Earlier this week, I found out I’m pregnant. Again.
I wish I was excited. I want to be excited. But getting excited now means the pain of miscarrying later will be that much harder to cope with.
No, miscarriage isn’t exactly inevitable for me. It’s true that I’m blessed with three beautiful daughters. However, I’ve also had three early miscarriages, and with the most recent one still very fresh in my mind, I can’t help but feel like something is very, very wrong with me.
My OB tried to reassure me with platitudes about “bad luck” and statistics about the number of pregnancies that end in miscarriage, saying that current studies show I’m no more likely to have another miscarriage than I was before my first. That’s all nice and neat to write on my chart, but regardless of the statistics, I’ve been on the losing side of them three times now, and they do anything but comfort me.

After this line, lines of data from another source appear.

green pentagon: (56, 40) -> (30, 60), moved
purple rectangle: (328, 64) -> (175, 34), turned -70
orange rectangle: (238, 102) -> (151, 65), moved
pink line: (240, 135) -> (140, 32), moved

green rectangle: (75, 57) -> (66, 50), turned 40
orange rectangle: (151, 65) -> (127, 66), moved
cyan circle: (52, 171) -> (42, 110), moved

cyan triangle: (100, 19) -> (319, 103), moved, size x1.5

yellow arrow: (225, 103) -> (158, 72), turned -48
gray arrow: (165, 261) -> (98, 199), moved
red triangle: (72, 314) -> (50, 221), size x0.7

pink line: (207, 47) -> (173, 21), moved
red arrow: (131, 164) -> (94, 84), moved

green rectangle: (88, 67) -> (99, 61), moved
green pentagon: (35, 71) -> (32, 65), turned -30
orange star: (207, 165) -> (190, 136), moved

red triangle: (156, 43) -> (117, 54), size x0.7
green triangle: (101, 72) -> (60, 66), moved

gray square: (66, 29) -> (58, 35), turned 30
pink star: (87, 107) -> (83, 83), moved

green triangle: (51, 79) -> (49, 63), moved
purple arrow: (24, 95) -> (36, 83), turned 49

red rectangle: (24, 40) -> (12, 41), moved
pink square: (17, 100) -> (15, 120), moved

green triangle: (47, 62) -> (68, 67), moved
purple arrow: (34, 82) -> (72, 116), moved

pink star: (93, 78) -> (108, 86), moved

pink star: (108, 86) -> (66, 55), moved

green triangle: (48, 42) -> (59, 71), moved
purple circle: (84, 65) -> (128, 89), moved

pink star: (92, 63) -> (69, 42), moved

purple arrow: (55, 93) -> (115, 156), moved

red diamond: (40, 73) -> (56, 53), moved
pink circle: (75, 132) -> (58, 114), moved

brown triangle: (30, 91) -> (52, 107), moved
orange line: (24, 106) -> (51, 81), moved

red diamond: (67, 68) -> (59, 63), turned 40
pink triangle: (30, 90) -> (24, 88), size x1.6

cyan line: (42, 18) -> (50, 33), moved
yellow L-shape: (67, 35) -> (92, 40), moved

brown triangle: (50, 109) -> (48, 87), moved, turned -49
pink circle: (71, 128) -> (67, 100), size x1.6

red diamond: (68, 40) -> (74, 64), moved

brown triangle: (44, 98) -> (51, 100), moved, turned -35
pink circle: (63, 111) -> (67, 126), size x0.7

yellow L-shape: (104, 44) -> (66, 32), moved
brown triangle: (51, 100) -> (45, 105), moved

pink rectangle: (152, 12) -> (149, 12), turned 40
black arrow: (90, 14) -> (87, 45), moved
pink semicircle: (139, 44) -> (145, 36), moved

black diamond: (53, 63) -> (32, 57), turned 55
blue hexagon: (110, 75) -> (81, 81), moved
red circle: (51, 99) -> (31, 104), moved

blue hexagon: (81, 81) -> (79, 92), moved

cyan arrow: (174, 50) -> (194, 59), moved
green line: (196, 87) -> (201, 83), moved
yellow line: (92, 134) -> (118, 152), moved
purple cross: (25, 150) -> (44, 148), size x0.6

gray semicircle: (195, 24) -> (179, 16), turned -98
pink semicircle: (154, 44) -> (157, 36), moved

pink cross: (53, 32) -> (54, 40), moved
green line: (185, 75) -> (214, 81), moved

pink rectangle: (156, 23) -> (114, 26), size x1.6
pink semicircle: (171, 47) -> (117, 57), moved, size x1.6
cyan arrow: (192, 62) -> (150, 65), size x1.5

I don’t know where this online journal is going to take us. I can hope – although I’m afraid to let my mind wander there for even a second – that in 7 or 8 months I’ll be holding a tiny newborn with ten perfect fingers and ten perfect toes.
But I’m not naive enough to think that outcome is guaranteed. I may be writing again in a week, or two, or three, to tell you I’ve had my fourth miscarriage.

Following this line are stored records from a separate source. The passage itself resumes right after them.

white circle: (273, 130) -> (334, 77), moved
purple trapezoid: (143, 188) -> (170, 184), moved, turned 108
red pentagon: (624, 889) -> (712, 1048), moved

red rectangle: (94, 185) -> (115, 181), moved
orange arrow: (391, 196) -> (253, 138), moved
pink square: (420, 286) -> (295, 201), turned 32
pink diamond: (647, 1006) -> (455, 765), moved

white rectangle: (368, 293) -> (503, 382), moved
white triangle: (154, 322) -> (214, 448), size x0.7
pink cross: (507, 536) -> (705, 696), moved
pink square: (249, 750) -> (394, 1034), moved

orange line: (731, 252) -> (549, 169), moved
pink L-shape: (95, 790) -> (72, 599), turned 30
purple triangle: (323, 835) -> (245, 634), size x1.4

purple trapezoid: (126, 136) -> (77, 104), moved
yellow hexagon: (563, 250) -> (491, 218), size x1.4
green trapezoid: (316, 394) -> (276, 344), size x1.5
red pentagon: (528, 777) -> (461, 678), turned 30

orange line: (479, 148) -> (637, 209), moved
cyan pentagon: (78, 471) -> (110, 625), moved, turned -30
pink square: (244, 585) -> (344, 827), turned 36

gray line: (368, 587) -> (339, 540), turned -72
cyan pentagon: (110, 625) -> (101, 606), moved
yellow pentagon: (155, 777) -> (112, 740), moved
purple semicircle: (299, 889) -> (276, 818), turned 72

I don’t know what I’ll do if that happens. I don’t feel like I can handle it. I don’t think I’m strong enough, or have enough faith, to get through it. I asked my husband to get a vasectomy the last time we miscarried, and while that is not what I want for our family, it may be better than the alternative.
For now, while a corner of my heart holds out hope that this baby will thrive, I’m keeping my reality in the forefront of my mind. Maybe, just maybe, I can keep myself from getting too attached to this baby, from dreaming of the moment I will look into his or her eyes for the first time.

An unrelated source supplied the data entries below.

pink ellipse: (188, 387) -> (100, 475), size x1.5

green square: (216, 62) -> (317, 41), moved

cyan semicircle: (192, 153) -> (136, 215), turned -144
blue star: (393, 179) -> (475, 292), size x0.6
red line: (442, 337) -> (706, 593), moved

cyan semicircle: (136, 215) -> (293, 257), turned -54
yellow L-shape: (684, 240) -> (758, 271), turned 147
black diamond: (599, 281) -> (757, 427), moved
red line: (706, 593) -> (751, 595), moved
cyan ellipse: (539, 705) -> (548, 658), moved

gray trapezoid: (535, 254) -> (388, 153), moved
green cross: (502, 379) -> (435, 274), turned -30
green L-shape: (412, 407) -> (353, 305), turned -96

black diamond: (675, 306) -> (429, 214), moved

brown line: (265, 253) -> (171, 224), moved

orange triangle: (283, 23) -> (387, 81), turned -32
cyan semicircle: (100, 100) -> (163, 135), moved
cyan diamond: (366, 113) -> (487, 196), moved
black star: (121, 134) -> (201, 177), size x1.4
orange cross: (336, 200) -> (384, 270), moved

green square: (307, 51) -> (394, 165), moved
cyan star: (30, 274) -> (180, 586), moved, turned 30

If I can, maybe I can keep my heart from shattering once again.
Photo by hubb-a-dubbs
Mandi Ehman is a WAHM to three little girls (4, almost-3 and 1). She can be found sharing her organizational and time management tips at Organizing Your Way and making the most of every moment with her girls at Doodles’ Place.



I’m so sorry for your previous losses, but I pray that this pregnancy is a long and healthy one! May you be blessed with the insanity of four kids!
I suffered my first loss in September of this last year…and I might be pregnant again. I’ve had four successful, uneventful pregnancies prior to my loss…but the “picture” is never quite as clear as it was prior…now there is that “OMGoodness, it *can* happen to me!”.
I am so sorry for your losses, and I truly hope that your wee one grows, and thrives, and that a year from now, you’ll have had another “first Christmas”….
((HUGS)) and many, many prayers..
I pray that you have a happy and healthy pregnancy. Faith will bring you and your baby through this.
I know that it is not easy to release that fear. I am so afraid every day that I am able to carry and deliver a healthy child. I realize that worrying will decrease the likelihood of delivering a healthy baby. So relax, and enjoy the miracle!
Be blessed!
i know what you are feeling. i had 4 miscarriages before i had my first daughter,and another after her. finding out i was pregnant was not always a happy thing for me either.
i wish the best for you and hope that this little baby will join your family.
I can so relate to how you feel. I waited 4 years to get pregnant the first time, and had a girl. Miscarried when she was 15 months and then a second daughter was born when the first was 29. I didn’t get pregant again for nearly 5 years – only to have 2 miscarriges in a row. I refused to even get excited when I got pregnant again in Oct. 2004. But have a healthy little boy. Last year I had 2 more misscarriages – the last one was after 13 weeks – I had finally let myself get excited – it was a terrible blow. Each time I take a pregnancy test I cry whether it is positive or negative anymore. I always wanted a big family.
I will be keeping you in my prayers.
Oh girl, I’m praying for you. I know how it feels to want a baby and then lose it. It’s happened to me more times than I count in the last 12 years. Most recently christmas morning of 2008! I will be praying with everything that is within me that this baby grows strong and we get to meet him/her in a 7-8 months. God Bless you and take care of yourself.